Yield: 1 dozen bunny rolls
Ingredients
- Batter
-
- 1 cup water (105F-115 F. degrees)
- 1/3 cup dry milk
- 2 packages active dry yeast
- 1/4 cup butter
- 1/4 cup sugar
- 1 teaspoon salt
- 2 eggs
- 3 1/2-4 cups flour
- 1 egg slightly beaten (to brush over bunny rolls just before baking)
Method
Place in an electric mixer bowl the water and yeast. Let stand for a few minutes till the yeast is dissolved. Add dry milk, butter, sugar, salt, eggs and 2 cups of the flour. Blend together on low speed then beat at medium speed for 3 minutes.
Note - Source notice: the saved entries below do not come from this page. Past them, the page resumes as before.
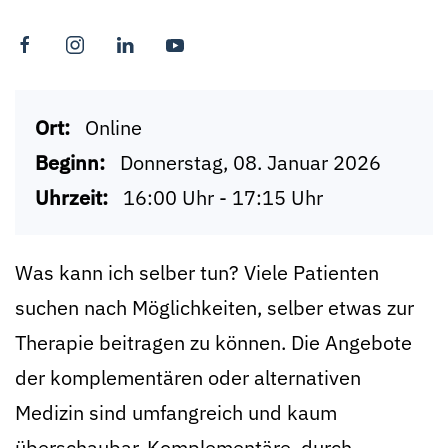
Ort:
Online
Beginn:
Donnerstag, 08. Januar 2026
Uhrzeit:
16:00 Uhr - 17:15 Uhr
Was kann ich selber tun? Viele Patienten
suchen nach Möglichkeiten, selber etwas zur
Therapie beitragen zu können. Die Angebote
der komplementären oder alternativen
Medizin sind umfangreich und kaum
überschaubar. Komplementäre, durch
Add rest of flour and knead with bread hooks or by hand to make a soft smooth elastic dough. Place in a greased bowl, cover, let rise in a warm place about 80 degrees till double in bulk.
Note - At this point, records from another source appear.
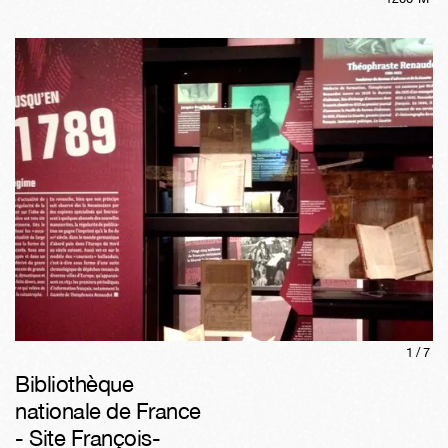
1/
7
Bibliothèque
nationale de France
- Site François-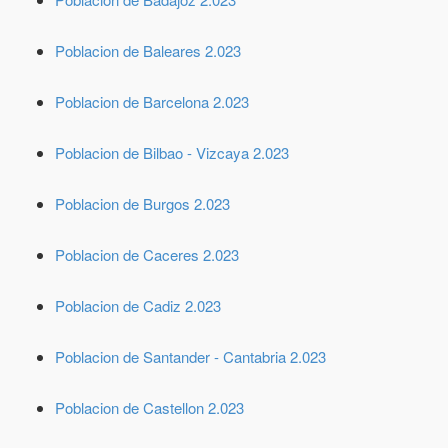
Poblacion de Baleares 2.023
Poblacion de Barcelona 2.023
Poblacion de Bilbao - Vizcaya 2.023
Poblacion de Burgos 2.023
Poblacion de Caceres 2.023
Poblacion de Cadiz 2.023
Poblacion de Santander - Cantabria 2.023
Poblacion de Castellon 2.023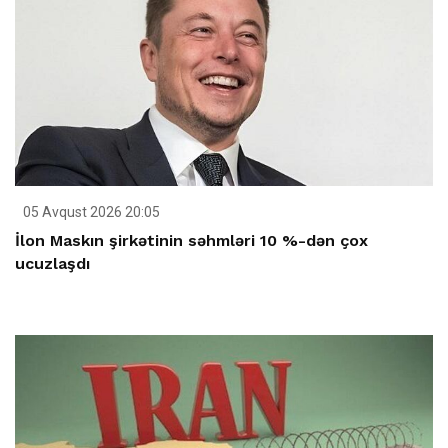
05 Avqust 2026 20:05
İlon Maskın şirkətinin səhmləri 10 %-dən çox
ucuzlaşdı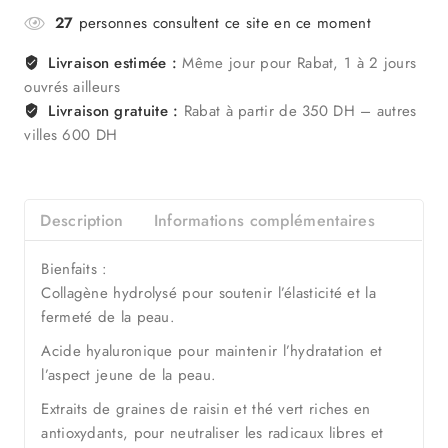
27
personnes consultent ce site en ce moment
Livraison estimée :
Même jour pour Rabat, 1 à 2 jours
ouvrés ailleurs
Livraison gratuite :
Rabat à partir de 350 DH – autres
villes 600 DH
Description
Informations complémentaires
Bienfaits :
Collagène hydrolysé pour soutenir l’élasticité et la
fermeté de la peau.
Acide hyaluronique pour maintenir l’hydratation et
l’aspect jeune de la peau.
Extraits de graines de raisin et thé vert riches en
antioxydants, pour neutraliser les radicaux libres et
Punch down, let rise again till double. Punch down and make into bunnies.
Take about 3 oz. of the dough and take part of it and make a ball and press down for the body on a greased cooking sheet. Take a smaller piece of the dough for the head. Take 6 smaller pieces of dough, make balls and use two for the front paws and put next to the side of the body part. Put 2 at the end of the body part and then put 2 by the head to form the ears, shaping the pieces of dough to point at one end to look like bunny ears.
Currants or raisins may be used for the eyes and nose. A small piece of candied cherry for the mouth. Cover and let rise till double Just before baking brush with the beaten egg. That gives it a golden brown color when baked. Bake at 350 degrees for 10 to 12 minutes.
Remove from baking sheet. Brush with butter and place on wire rack to cool.